I’d never made tomato soup before – I know. What the heck? But I fixed that this week.
In the midst of some chilly winter weather I had serious a craving for grilled cheese and tomato soup, so I got to work. The recipe is inspired by one I found in the Sprouted Kitchen cookbook, only it’s a vegan version with the addition of roasted red pepper.
10 ingredients and simple seasonings – you likely have everything you need on hand right now. If you’ve never taken the leap and made your own tomato soup, now is the perfect time to do it. Besides, you already have a grilled cheese to use as a spoon. A big, cheesy, delicious spoon.
This soup can be made as intensely flavorful as you wish by simply adding more garlic, salt and pepper, fresh herbs and/or additional tomato paste. It can also be made more rich by adding real cream. I opted for almond milk to keep it dairy free, but I can imagine the real stuff would send it over the top.
I loved how filling and satisfying it was and am excited that I now have a go-to tomato soup recipe as it’s one of my favorite winter dishes. Hope you enjoy it as much as we did.

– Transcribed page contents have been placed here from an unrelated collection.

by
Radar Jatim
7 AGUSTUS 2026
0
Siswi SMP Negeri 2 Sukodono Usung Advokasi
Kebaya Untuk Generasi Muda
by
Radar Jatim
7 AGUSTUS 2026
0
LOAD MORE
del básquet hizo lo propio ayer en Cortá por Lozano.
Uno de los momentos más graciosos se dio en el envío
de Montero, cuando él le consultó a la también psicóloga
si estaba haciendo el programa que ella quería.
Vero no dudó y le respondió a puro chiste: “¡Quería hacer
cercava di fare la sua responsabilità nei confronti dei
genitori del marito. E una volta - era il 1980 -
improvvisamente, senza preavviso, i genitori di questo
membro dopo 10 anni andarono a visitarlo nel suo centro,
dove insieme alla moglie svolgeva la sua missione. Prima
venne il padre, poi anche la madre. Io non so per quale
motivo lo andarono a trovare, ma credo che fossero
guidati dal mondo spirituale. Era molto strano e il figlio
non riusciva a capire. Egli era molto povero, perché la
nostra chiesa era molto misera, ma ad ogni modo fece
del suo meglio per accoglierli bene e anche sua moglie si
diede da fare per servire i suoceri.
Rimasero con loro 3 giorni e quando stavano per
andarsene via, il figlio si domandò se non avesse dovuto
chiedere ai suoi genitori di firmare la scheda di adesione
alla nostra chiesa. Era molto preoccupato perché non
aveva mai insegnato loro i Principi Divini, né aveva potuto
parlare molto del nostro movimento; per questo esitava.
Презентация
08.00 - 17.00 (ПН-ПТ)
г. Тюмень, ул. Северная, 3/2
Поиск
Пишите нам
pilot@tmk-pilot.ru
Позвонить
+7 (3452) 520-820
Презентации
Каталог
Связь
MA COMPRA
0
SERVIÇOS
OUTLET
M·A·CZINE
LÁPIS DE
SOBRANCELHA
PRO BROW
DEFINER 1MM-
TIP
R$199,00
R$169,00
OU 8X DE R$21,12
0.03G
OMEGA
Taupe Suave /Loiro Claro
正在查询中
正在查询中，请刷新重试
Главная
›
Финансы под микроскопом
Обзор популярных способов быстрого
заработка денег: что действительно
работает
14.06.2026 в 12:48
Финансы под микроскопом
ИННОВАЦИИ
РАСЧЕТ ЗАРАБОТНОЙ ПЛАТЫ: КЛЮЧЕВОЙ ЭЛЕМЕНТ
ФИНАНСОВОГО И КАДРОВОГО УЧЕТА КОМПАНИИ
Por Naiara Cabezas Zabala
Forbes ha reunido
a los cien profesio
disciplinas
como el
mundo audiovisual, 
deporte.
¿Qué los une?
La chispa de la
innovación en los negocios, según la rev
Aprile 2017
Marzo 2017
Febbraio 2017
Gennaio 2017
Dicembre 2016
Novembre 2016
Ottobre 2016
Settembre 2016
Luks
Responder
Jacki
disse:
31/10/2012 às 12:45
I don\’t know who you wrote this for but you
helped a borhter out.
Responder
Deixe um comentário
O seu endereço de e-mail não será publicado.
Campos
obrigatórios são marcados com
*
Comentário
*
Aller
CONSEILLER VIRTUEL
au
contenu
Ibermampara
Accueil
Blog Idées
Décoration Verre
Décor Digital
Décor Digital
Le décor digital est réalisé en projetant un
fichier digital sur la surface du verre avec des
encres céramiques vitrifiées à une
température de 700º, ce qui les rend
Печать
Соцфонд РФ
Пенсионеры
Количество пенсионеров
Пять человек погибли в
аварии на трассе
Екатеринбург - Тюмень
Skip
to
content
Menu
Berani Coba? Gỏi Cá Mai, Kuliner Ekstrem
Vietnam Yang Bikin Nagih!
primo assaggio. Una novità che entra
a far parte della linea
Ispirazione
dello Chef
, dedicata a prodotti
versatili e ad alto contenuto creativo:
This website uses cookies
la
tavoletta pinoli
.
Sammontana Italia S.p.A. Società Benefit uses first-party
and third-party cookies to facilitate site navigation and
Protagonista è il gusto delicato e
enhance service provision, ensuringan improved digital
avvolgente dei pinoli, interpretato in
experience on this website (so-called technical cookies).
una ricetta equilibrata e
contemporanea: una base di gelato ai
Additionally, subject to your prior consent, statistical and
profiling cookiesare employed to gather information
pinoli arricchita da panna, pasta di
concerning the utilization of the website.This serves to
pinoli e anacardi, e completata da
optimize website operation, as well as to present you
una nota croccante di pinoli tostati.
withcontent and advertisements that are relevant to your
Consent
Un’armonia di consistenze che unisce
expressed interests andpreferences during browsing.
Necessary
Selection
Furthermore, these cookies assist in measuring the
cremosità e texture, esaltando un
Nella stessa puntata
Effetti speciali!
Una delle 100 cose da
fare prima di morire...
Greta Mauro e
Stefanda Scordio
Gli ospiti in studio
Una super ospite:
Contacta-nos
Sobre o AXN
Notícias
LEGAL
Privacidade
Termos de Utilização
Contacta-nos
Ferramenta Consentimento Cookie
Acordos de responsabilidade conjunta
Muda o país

Roasted Red Pepper Tomato Soup
- 3 ripe, vine ripened tomatoes
- 3 cloves garlic
- 1/2 large yellow onion
- 1 medium red pepper
- 1 Tbsp extra virgin olive oil
- 1 28-oz. can peeled, whole plum tomatoes (I used San Marzano)
- 3-4 Tbsp tomato paste
- Sea salt and black pepper
- 1 cup low-sodium veggie broth
- 1/2 cup plain almond milk
- Preheat oven to 350 degrees F (176 C).
- Cut tomatoes and onions into wedges and remove some of the tomato seeds with your fingers. Remove seeds from red pepper and cut into even slices.
- Place all of the veggies, including the garlic, on a baking sheet, drizzle with olive oil, a generous pinch of sea salt and black pepper and toss. Roast for 40-45 minutes, or until the veggies are tender, lightly browned and close to half their original size. Remove from oven and set aside.
- In a large pot over medium to medium-high heat, add canned tomatoes, veggie broth, tomato paste, the slightly-drained vine-ripened tomatoes and the roasted veggies. Add another pinch of salt and pepper, stir and bring to a low boil.
- Reduce heat and simmer for 10 minutes. Then use an immersion blender, food processor or blender to puree your soup (leave some whole veggies if you prefer more texture).
- Return to pot and add plain almond milk (and more broth if it’s too thick for your liking). You can also sub cream or regular milk.
- Cook for 5-10 minutes more on medium to medium-low heat and serve warm.
- Optional garnishes: pesto, oregano, parsley, roasted red pepper flake, vegan parmesan cheese, basil, garlic croutons. Will keep in the fridge for several days.